If the issue is your inclination to have sex rather than your ability to orgasm when you do, Sadock tells me one of the most proactive steps you can take is (when possible) to schedule it, whether you initially feel like it or not. Holland doubles down on the scheduling of sex dates with the scheduling of date dates, something she says she recommends for most couples she works with, medicated or not.

“It does sound cliche, but life isn’t a movie,” Holland says. “And it doesn’t necessarily [need to be] sex—it might just mean closeness, it might mean showering together or naked cuddling or cuddling while watching a movie.”

Beyond advice that’s specific to the root mechanism of your sex problems here, everyone I spoke to for this column agreed your most promising options are to talk to your doctor about lowering your dosage, then about switching to a non-SSRI (if you’re on one) or adding Wellbutrin, an antidepressant that does not manipulate serotonin.

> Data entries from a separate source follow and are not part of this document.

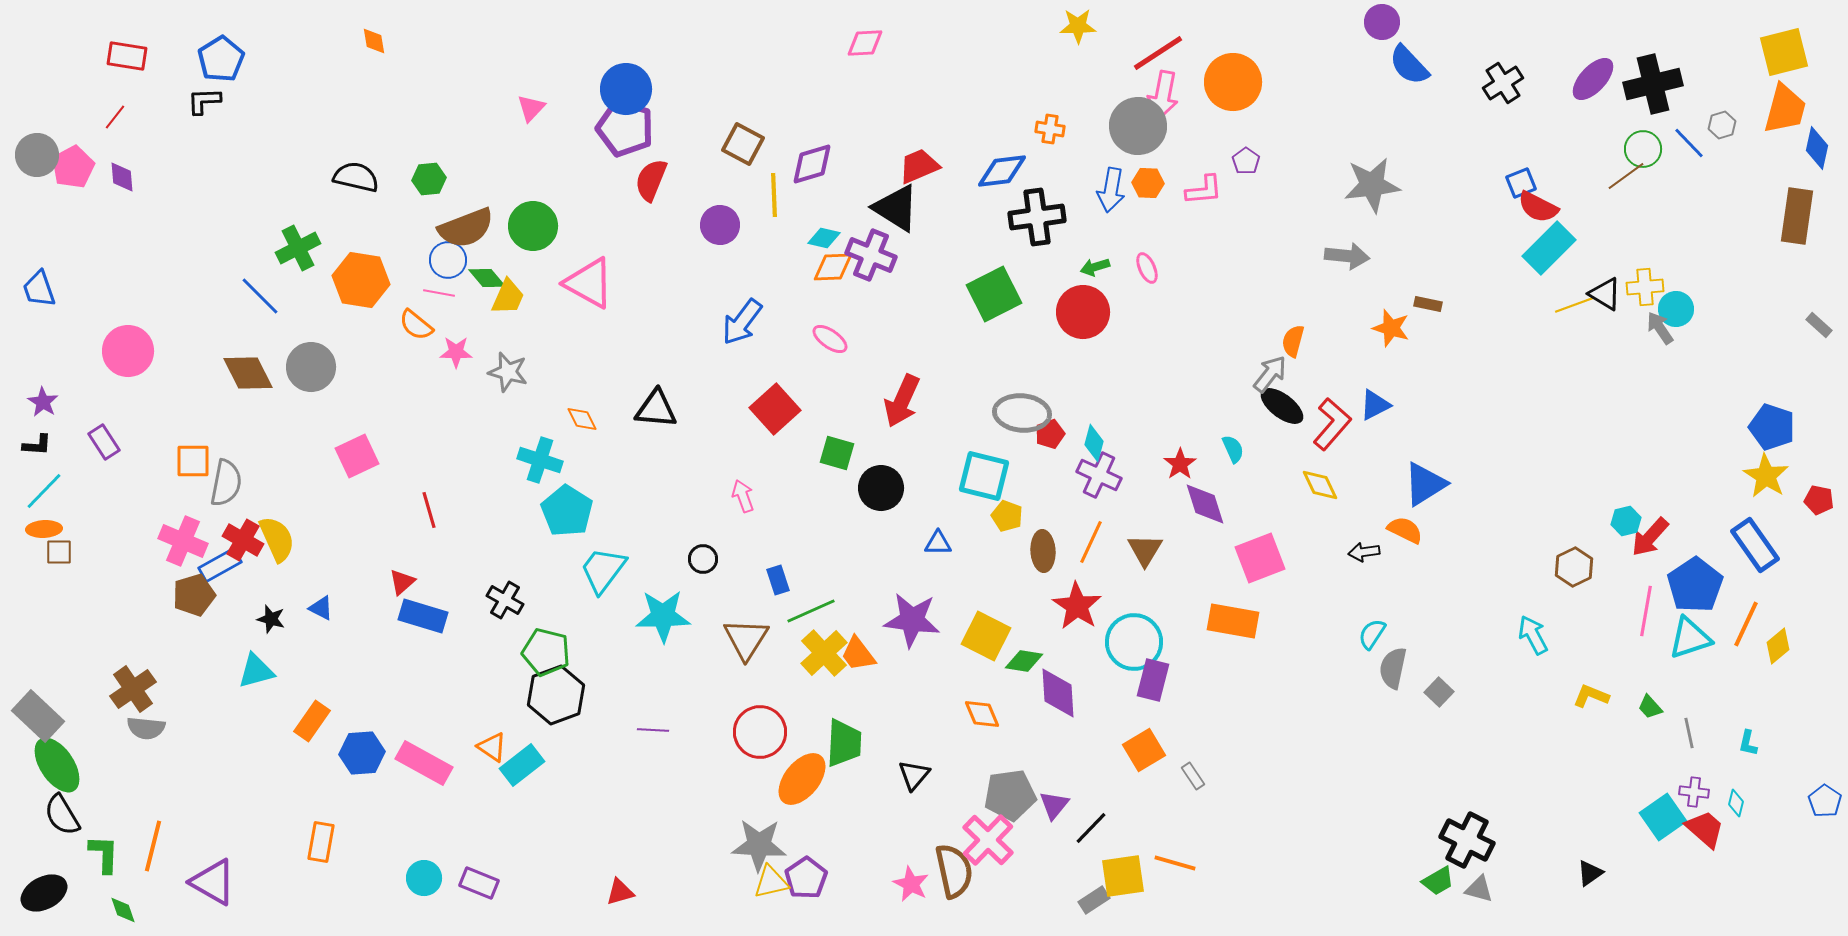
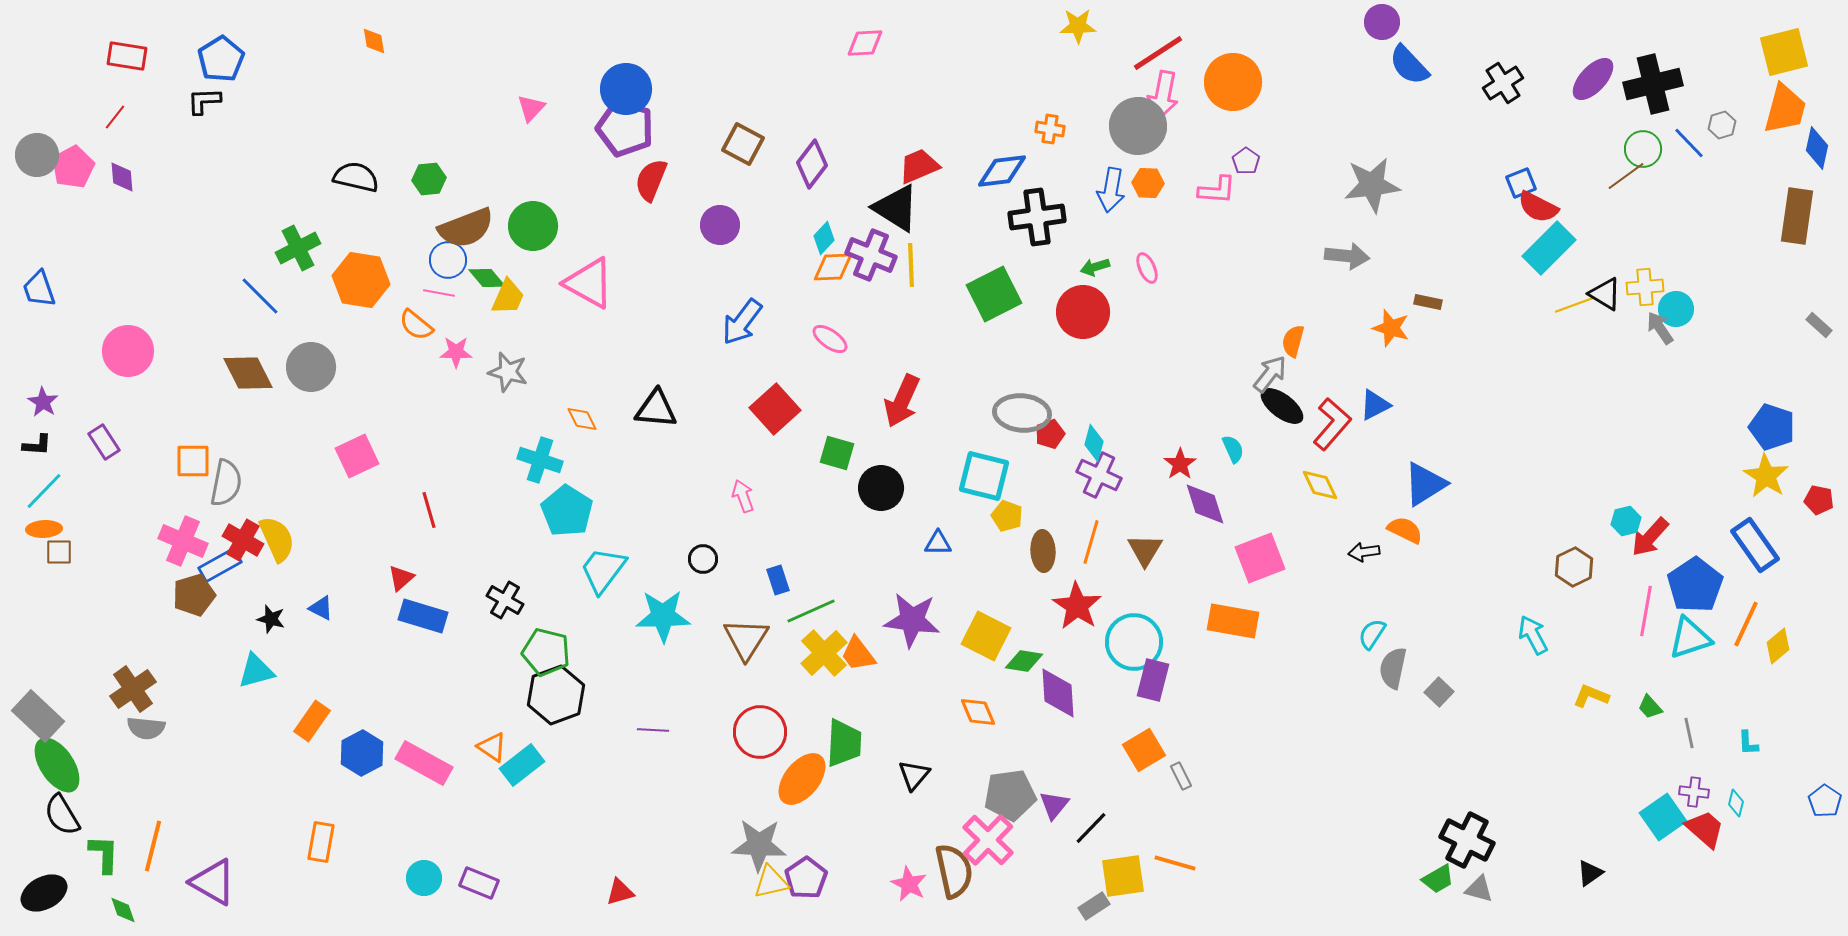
purple diamond at (812, 164): rotated 36 degrees counterclockwise
pink L-shape at (1204, 190): moved 13 px right; rotated 9 degrees clockwise
yellow line at (774, 195): moved 137 px right, 70 px down
cyan diamond at (824, 238): rotated 60 degrees counterclockwise
brown rectangle at (1428, 304): moved 2 px up
orange line at (1091, 542): rotated 9 degrees counterclockwise
red triangle at (402, 582): moved 1 px left, 4 px up
orange diamond at (982, 714): moved 4 px left, 2 px up
cyan L-shape at (1748, 743): rotated 16 degrees counterclockwise
blue hexagon at (362, 753): rotated 24 degrees counterclockwise
gray rectangle at (1193, 776): moved 12 px left; rotated 8 degrees clockwise
green trapezoid at (1438, 881): moved 2 px up
pink star at (911, 884): moved 2 px left
gray rectangle at (1094, 900): moved 6 px down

Wellbutrin is so consistently evangelized as the go-to treatment for sexual side effects that it’s probably one of the few things everyone in the field can agree on; every doctor I interviewed also brought it up of their own accord. You can take it on its own, but it’s often prescribed as an add-on treatment to complement the SSRI you already have going, and it can help with sexual dysfunction no matter the variety.

If you try Wellbutrin but it doesn’t help or you can’t tolerate it—some people get edgy—there are other SSRI alternatives that are less common but that may still help. Marra Ackerman, a clinical assistant professor of psychiatry also at NYU Langone, suggests Buspar, which is usually prescribed for anxiety. Her next suggestion would be Viibryd, the trial results of which she says are generally more variable than her first choices but still promising. Sadock suggests your doctor might also be able to prescribe something you can take before sex to briefly suspend your medication’s serotonergic effect, in theory counteracting its inhibition of your much-deserved orgasms, but same caveats would tend to apply.

The sex stuff, both mental and physical, is going to be trial and error. Most things having to do with psychiatric drugs are. With time and patience—maybe a lot of patience—you’ll figure out which medications are worth it and which are not. In the meantime, try to focus on what the right treatment is doing for your mental health. And how it affects not just the sex, but the actual people you’re having it with.

“When people are depressed, it’s like their emotions are sucked into themselves, like a black hole. It doesn’t mean they don’t love their partner, but they don’t necessarily have that much to give,” Sadock says. “There’s an almost universal inclination to withdraw into oneself and not communicate. And so it’s still worse for the one who’s suffering, but the person who’s with them may feel alone, and to some degree they are alone. So as the depression improves, the relationship should improve and you can be more connected.”